Dataset entries:
========================================
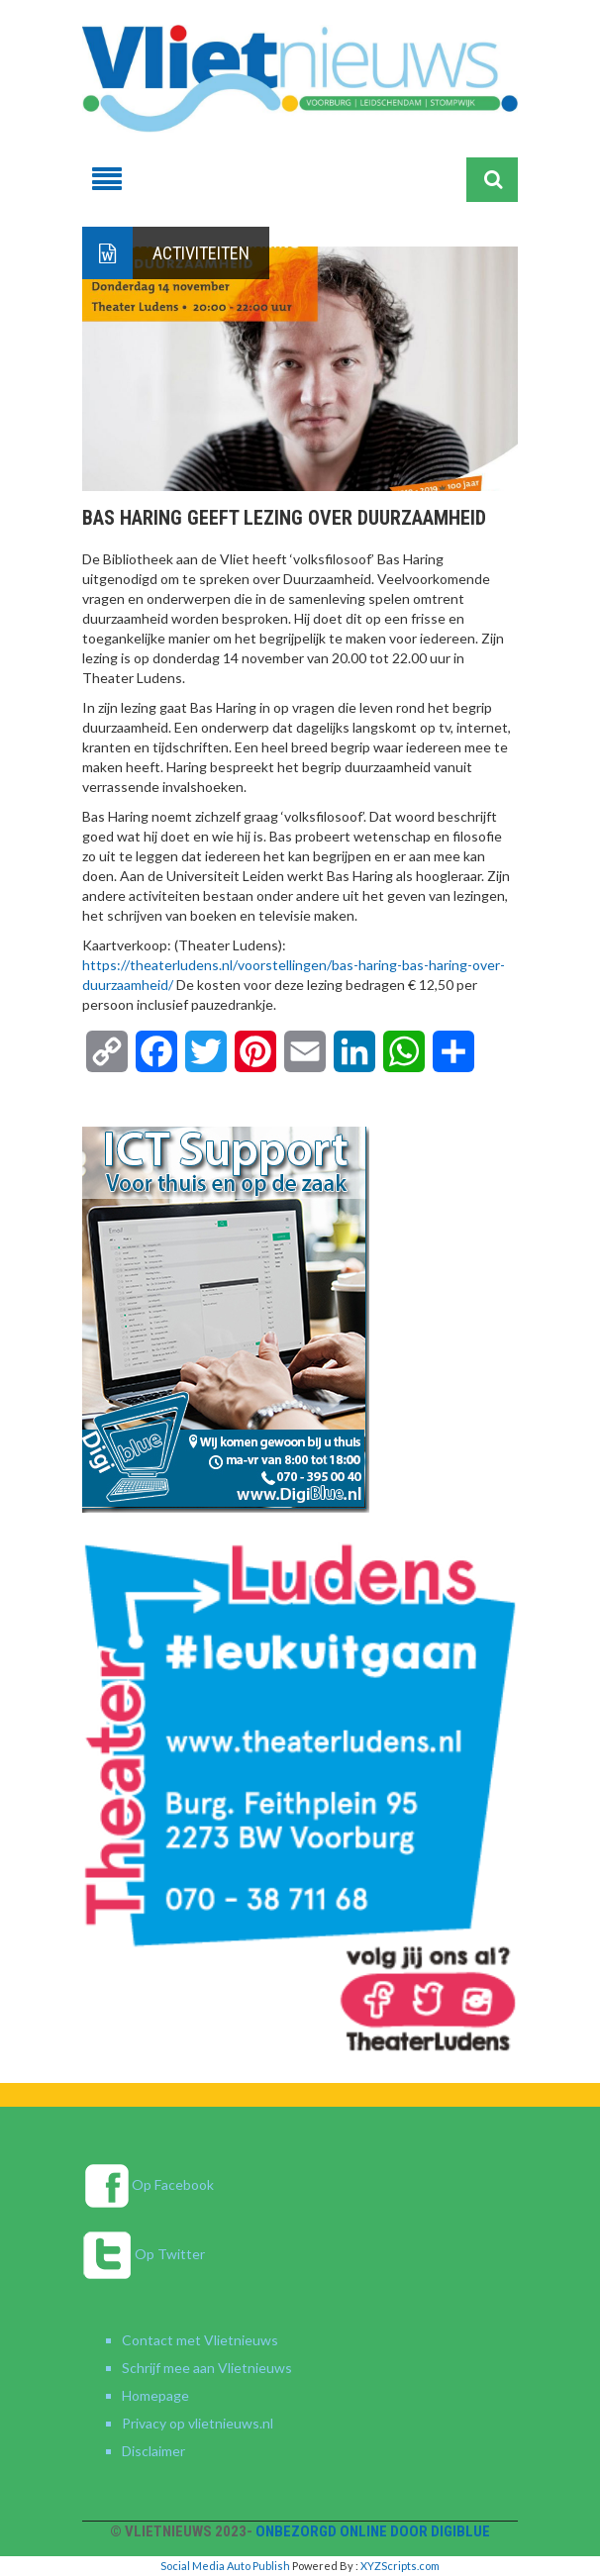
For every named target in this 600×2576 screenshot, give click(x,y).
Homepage (155, 2395)
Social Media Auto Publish (225, 2565)
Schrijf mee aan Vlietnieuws (207, 2367)
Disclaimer (153, 2450)
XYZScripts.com (400, 2565)
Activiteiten (201, 253)
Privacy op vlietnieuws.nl (197, 2423)
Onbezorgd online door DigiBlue (372, 2531)
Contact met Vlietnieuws (200, 2339)
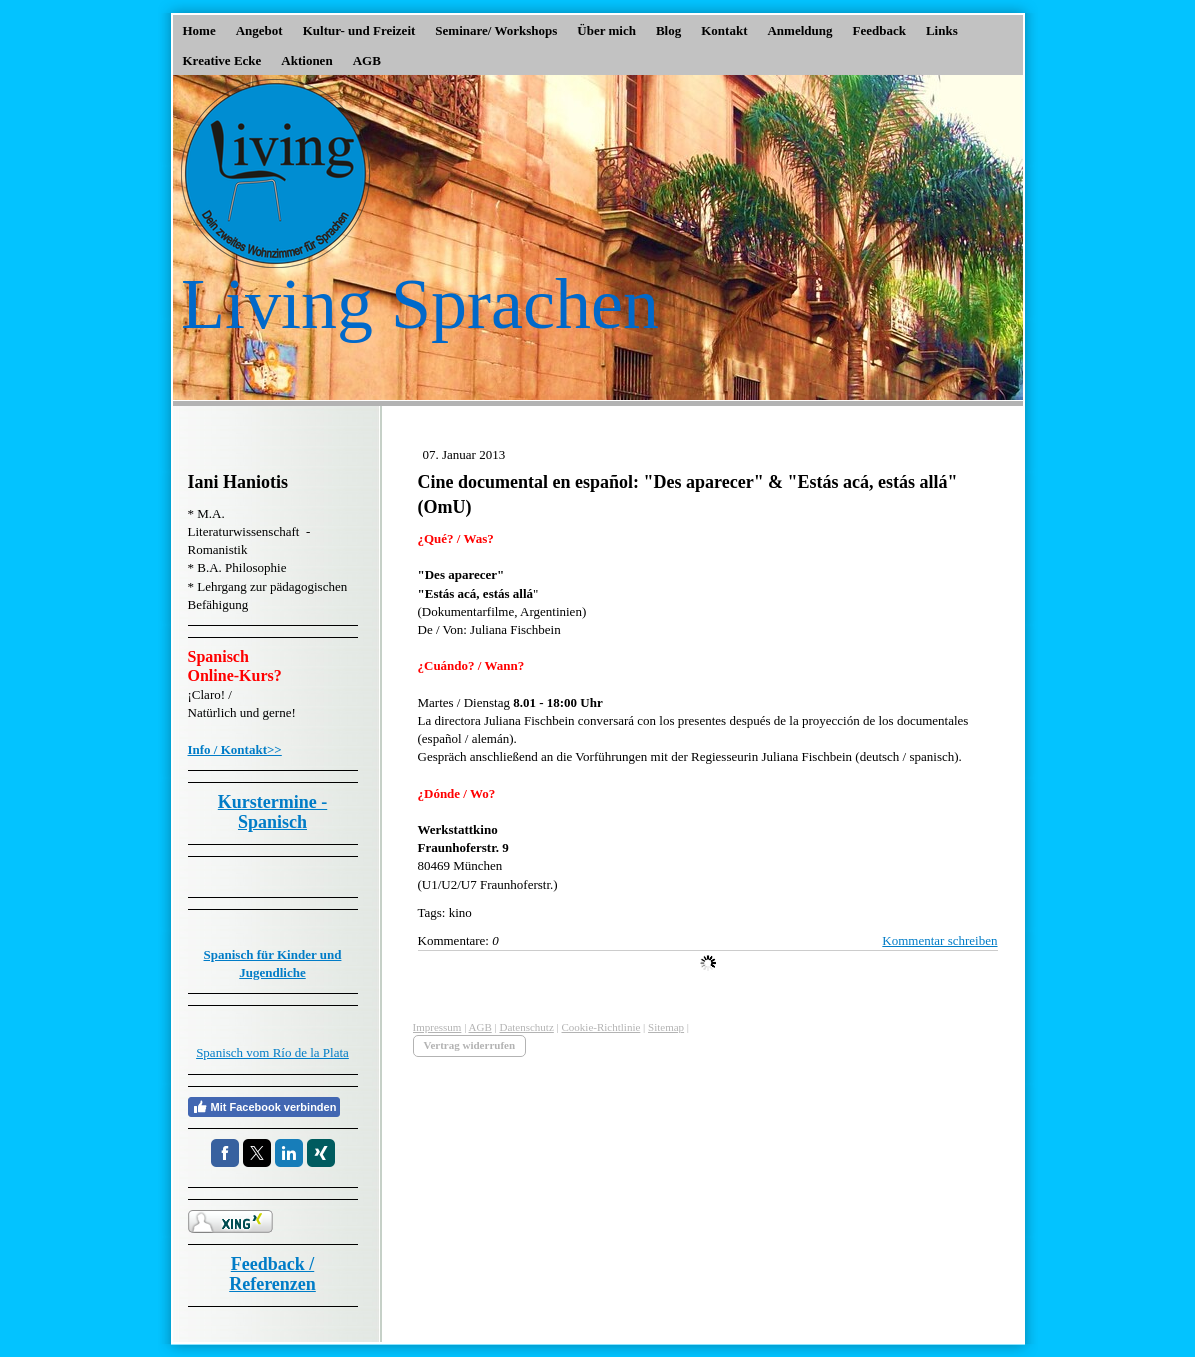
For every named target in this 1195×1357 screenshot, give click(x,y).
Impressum (437, 1027)
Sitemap (666, 1027)
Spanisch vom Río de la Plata (272, 1052)
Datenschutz (526, 1027)
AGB (480, 1027)
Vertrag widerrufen (470, 1045)
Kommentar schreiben (939, 940)
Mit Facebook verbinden (264, 1107)
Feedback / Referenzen (272, 1274)
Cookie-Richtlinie (601, 1027)
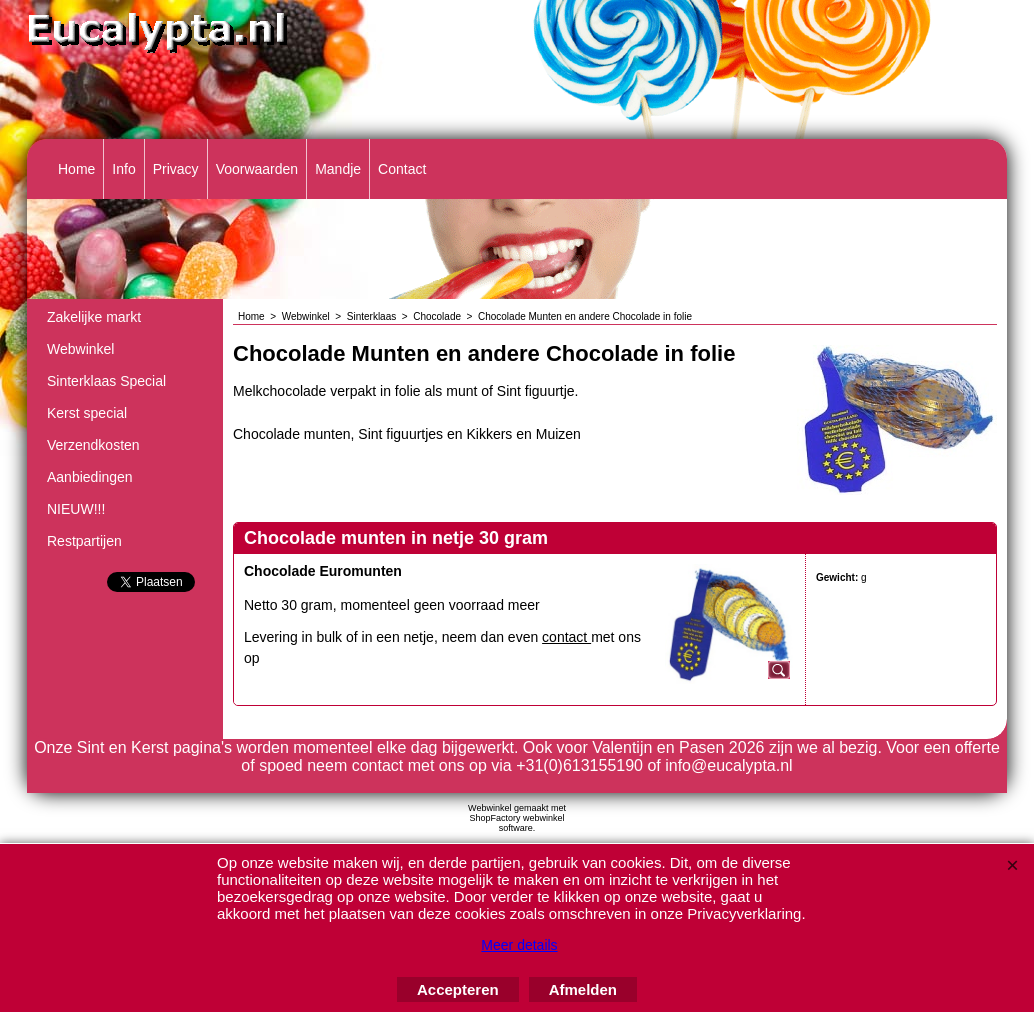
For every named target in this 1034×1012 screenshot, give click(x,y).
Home (76, 169)
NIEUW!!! (76, 509)
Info (123, 169)
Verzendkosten (93, 445)
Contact (402, 169)
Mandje (338, 169)
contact (566, 637)
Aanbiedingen (90, 477)
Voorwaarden (257, 169)
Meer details (519, 945)
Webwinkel (80, 349)
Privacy (176, 169)
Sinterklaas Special (106, 381)
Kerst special (87, 413)
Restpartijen (84, 541)
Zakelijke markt (94, 317)
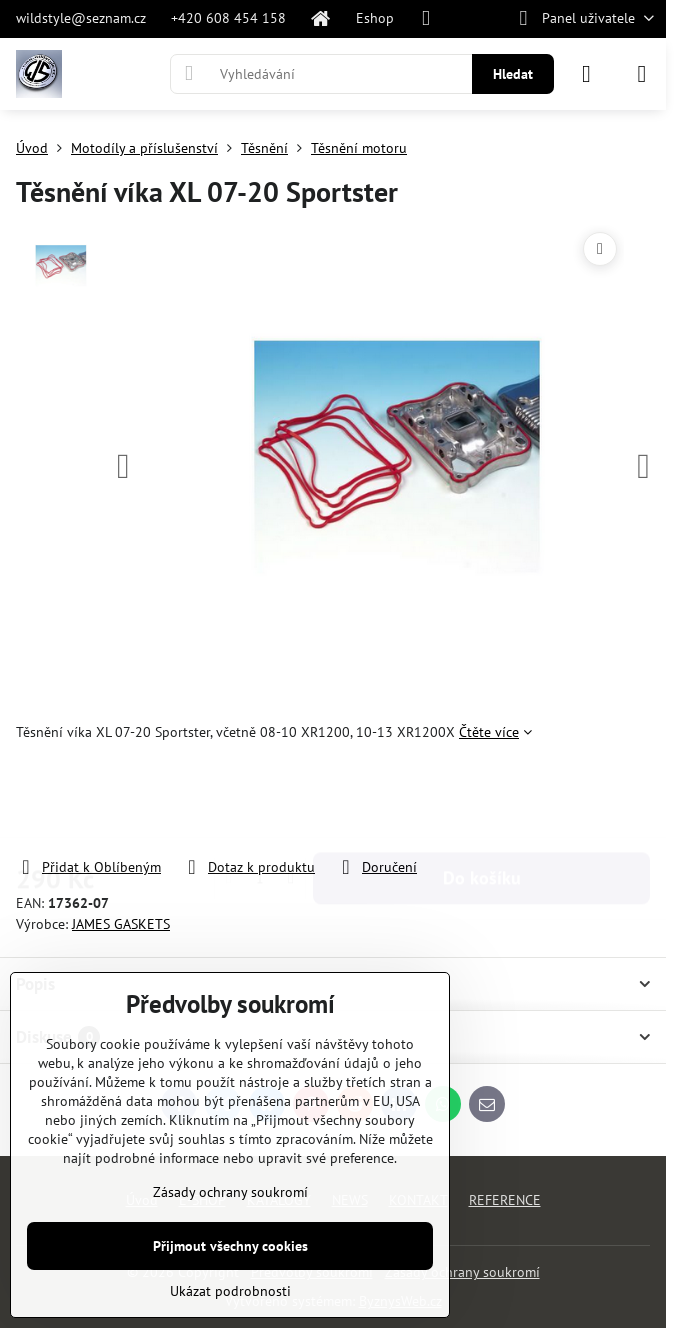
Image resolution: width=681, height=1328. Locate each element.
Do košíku (482, 799)
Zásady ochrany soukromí (462, 1272)
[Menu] (642, 74)
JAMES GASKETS (121, 924)
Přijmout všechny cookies (230, 1246)
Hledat (513, 74)
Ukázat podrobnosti (230, 1291)
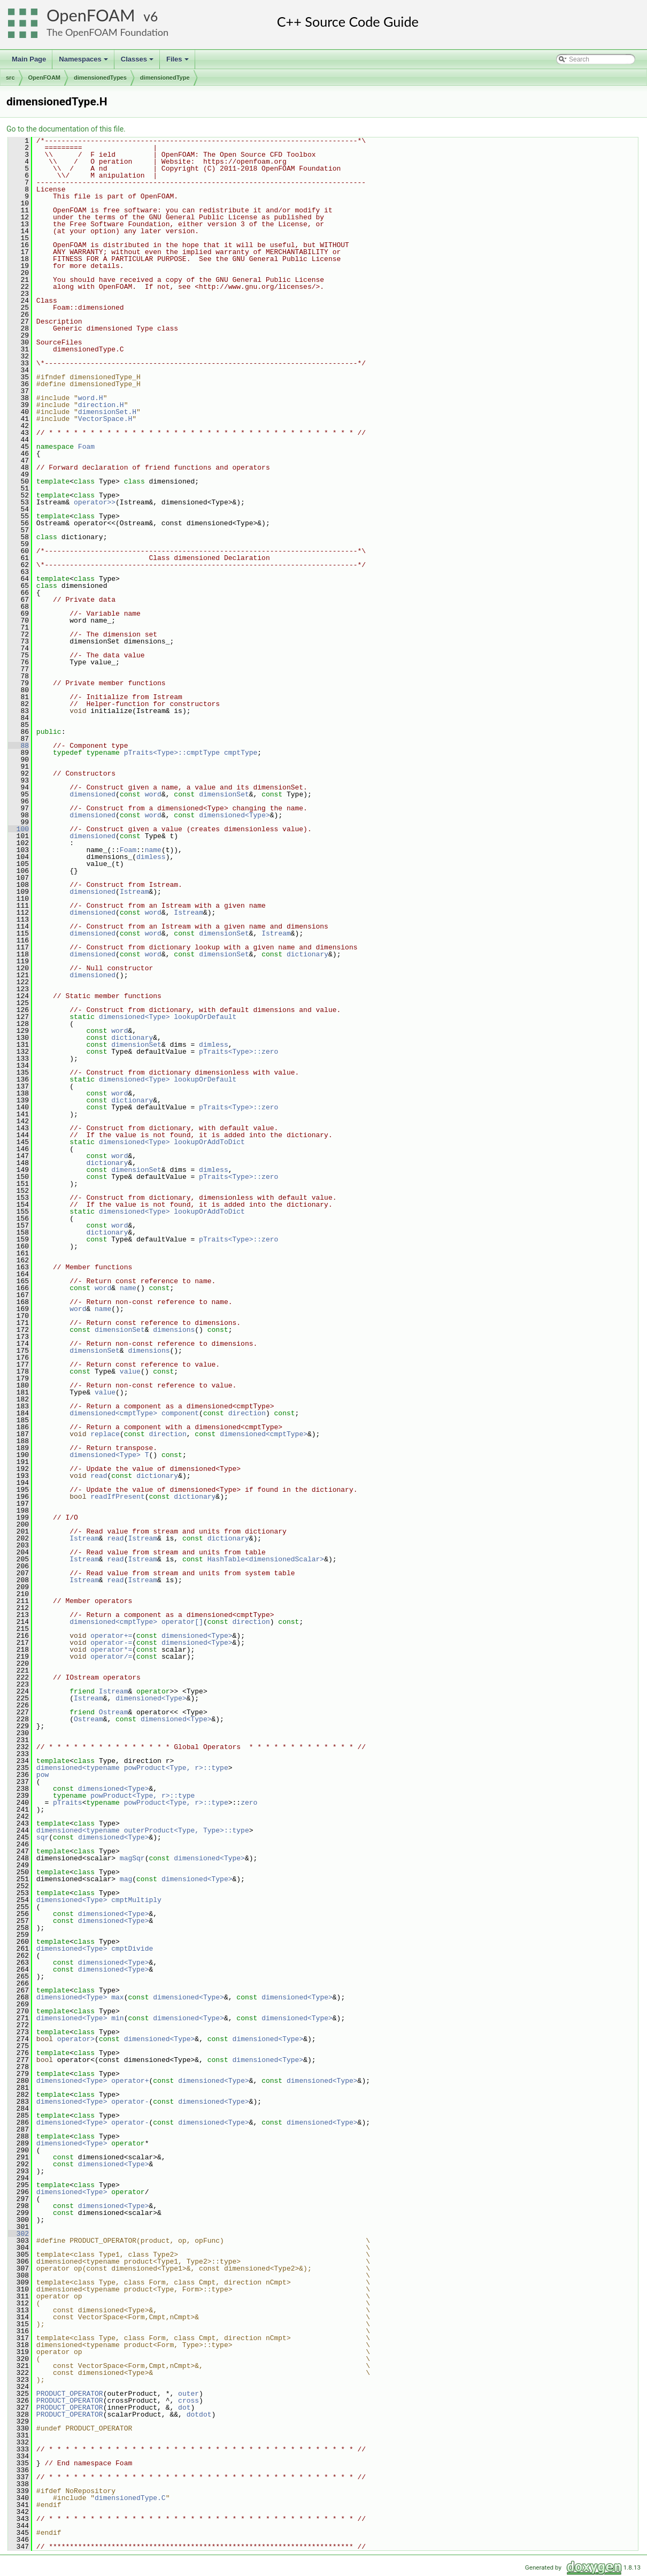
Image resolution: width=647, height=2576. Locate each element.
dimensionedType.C (130, 2498)
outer (188, 2393)
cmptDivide (132, 1948)
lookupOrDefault (205, 1017)
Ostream (113, 1712)
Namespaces (84, 62)
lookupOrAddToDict (209, 1142)
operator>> (94, 502)
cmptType (240, 752)
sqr (42, 1837)
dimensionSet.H (107, 412)
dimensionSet (224, 794)
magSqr (132, 1858)
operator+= (111, 1635)
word (153, 794)
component (180, 1413)
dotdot (199, 2414)
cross (188, 2400)
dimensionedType (165, 77)
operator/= (111, 1656)
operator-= (111, 1642)
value (130, 1371)
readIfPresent (117, 1496)
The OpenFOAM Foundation (107, 32)
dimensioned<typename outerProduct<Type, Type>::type (142, 1830)
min (117, 2018)
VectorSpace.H (105, 419)
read (98, 1476)
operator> (76, 2039)
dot (184, 2407)
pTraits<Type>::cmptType (172, 752)
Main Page (29, 59)
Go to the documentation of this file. (66, 129)
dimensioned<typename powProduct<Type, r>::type (132, 1768)
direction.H (101, 405)
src (10, 77)
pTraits (67, 1802)
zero (249, 1802)
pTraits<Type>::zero (238, 1051)
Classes (138, 62)
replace (105, 1434)
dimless (151, 857)
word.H (90, 398)
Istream (134, 891)
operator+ (130, 2081)
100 (18, 829)
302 (18, 2233)
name (153, 850)
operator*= (111, 1649)
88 (18, 745)
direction (247, 1413)
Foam (86, 446)
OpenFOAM (91, 15)
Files (178, 62)
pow (42, 1775)
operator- (130, 2101)
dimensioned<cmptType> (113, 1413)
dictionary (307, 954)
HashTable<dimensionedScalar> (265, 1559)
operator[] (182, 1622)
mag (126, 1879)
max (117, 1997)
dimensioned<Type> (234, 815)
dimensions (174, 1330)
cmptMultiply (136, 1900)
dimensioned (92, 794)
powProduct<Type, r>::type (142, 1795)
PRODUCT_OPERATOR (69, 2393)
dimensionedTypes (100, 77)
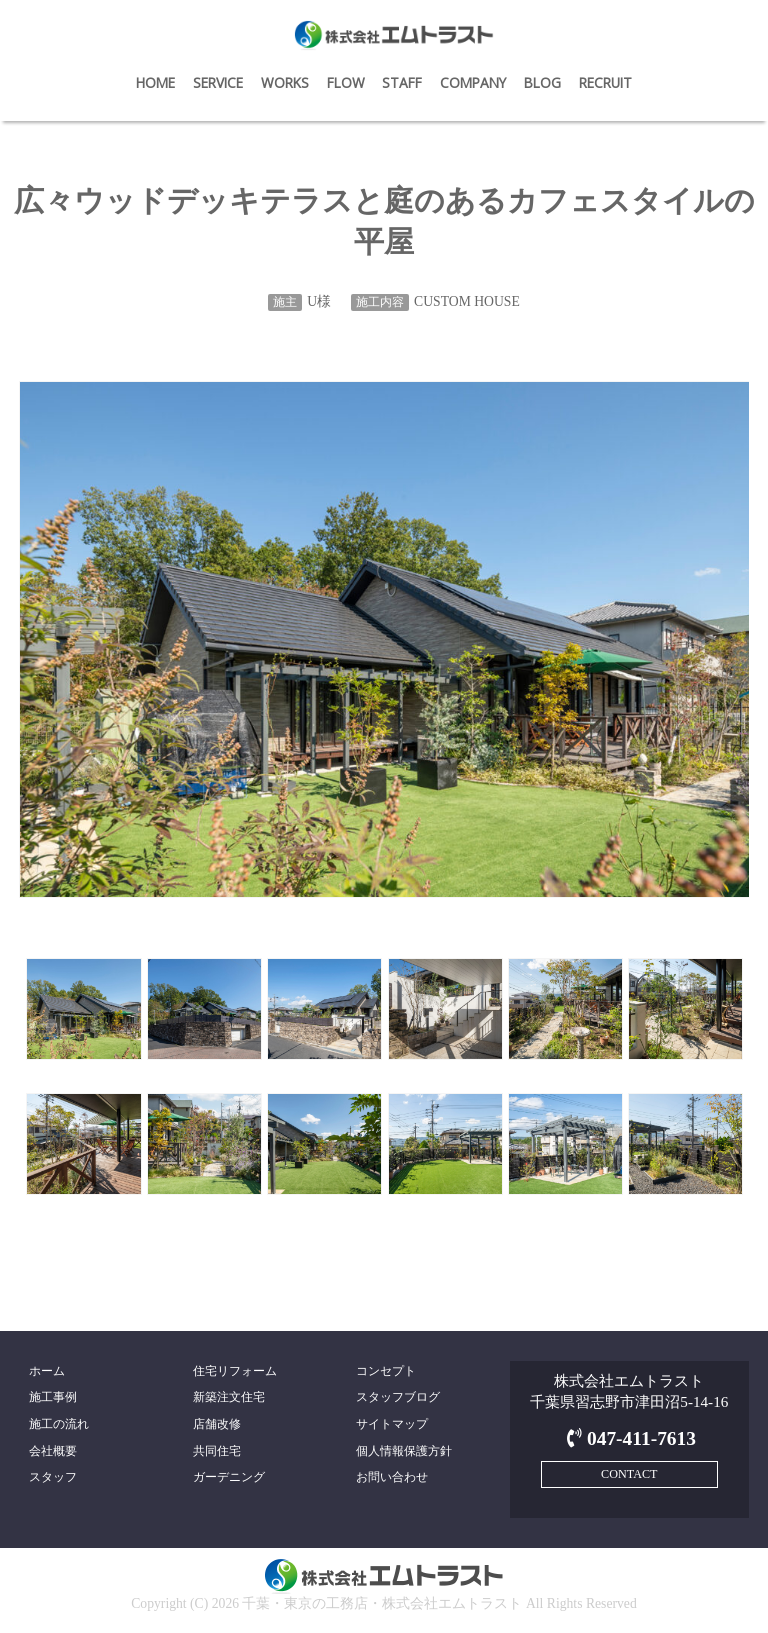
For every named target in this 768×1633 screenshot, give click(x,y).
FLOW (346, 82)
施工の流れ (59, 1424)
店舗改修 (217, 1424)
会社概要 (53, 1451)
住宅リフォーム (235, 1371)
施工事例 (53, 1397)
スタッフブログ (398, 1397)
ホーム (47, 1371)
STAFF (402, 82)
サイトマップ (392, 1424)
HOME (155, 82)
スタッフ (53, 1477)
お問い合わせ (392, 1477)
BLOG (542, 82)
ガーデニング (229, 1477)
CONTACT (629, 1474)
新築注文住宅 (229, 1397)
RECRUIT (605, 82)
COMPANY (473, 82)
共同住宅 (217, 1451)
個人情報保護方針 (404, 1451)
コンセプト (386, 1371)
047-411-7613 (629, 1438)
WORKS (285, 82)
========================================
- [Exercise directions]
Where the word "screenshot" occurs in a line of the records, copy that line.

- [Written response]
For every named target in this 600×2576 screenshot, give click(x,y).
For every named target in this 1195×1357 screenshot, give click(x,y).
For every named target in this 1034×1012 screenshot, give click(x,y).
For every named target in this 768×1633 screenshot, give click(x,y).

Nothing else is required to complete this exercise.